Instructions for the task: Pictures in the data must not be copied, but everything else should be output exactly.

Records for the task:
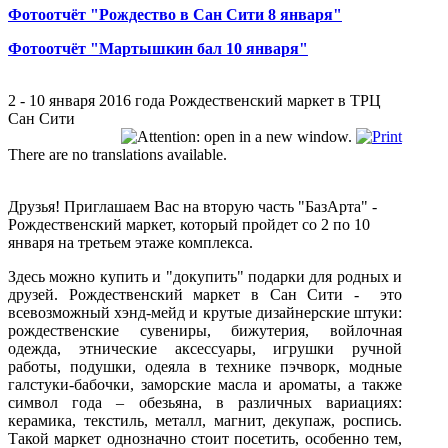
Фотоотчёт "Рождество в Сан Сити 8 января"
Фотоотчёт "Мартышкин бал 10 января"
2 - 10 января 2016 года Рождественский маркет в ТРЦ
Сан Сити
There are no translations available.
Друзья! Приглашаем Вас на вторую часть "БазАрта" -
Рождественский маркет, который пройдет со 2 по 10
января на третьем этаже комплекса.
Здесь можно купить и "докупить" подарки для родных и
друзей. Рождественский маркет в Сан Сити - это
всевозможный хэнд-мейд и крутые дизайнерские штуки:
рождественские сувениры, бижутерия, войлочная
одежда, этнические аксессуары, игрушки ручной
работы, подушки, одеяла в технике пэчворк, модные
галстуки-бабочки, заморские масла и ароматы, а также
символ года – обезьяна, в различных вариациях:
керамика, текстиль, металл, магнит, декупаж, роспись.
Такой маркет однозначно стоит посетить, особенно тем,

Exercise solution:
Фотоотчёт "Рождество в Сан Сити 8 января"
Фотоотчёт "Мартышкин бал 10 января"
2 - 10 января 2016 года Рождественский маркет в ТРЦ
Сан Сити
There are no translations available.
Друзья! Приглашаем Вас на вторую часть "БазАрта" -
Рождественский маркет, который пройдет со 2 по 10
января на третьем этаже комплекса.
Здесь можно купить и "докупить" подарки для родных и
друзей. Рождественский маркет в Сан Сити - это
всевозможный хэнд-мейд и крутые дизайнерские штуки:
рождественские сувениры, бижутерия, войлочная
одежда, этнические аксессуары, игрушки ручной
работы, подушки, одеяла в технике пэчворк, модные
галстуки-бабочки, заморские масла и ароматы, а также
символ года – обезьяна, в различных вариациях:
керамика, текстиль, металл, магнит, декупаж, роспись.
Такой маркет однозначно стоит посетить, особенно тем,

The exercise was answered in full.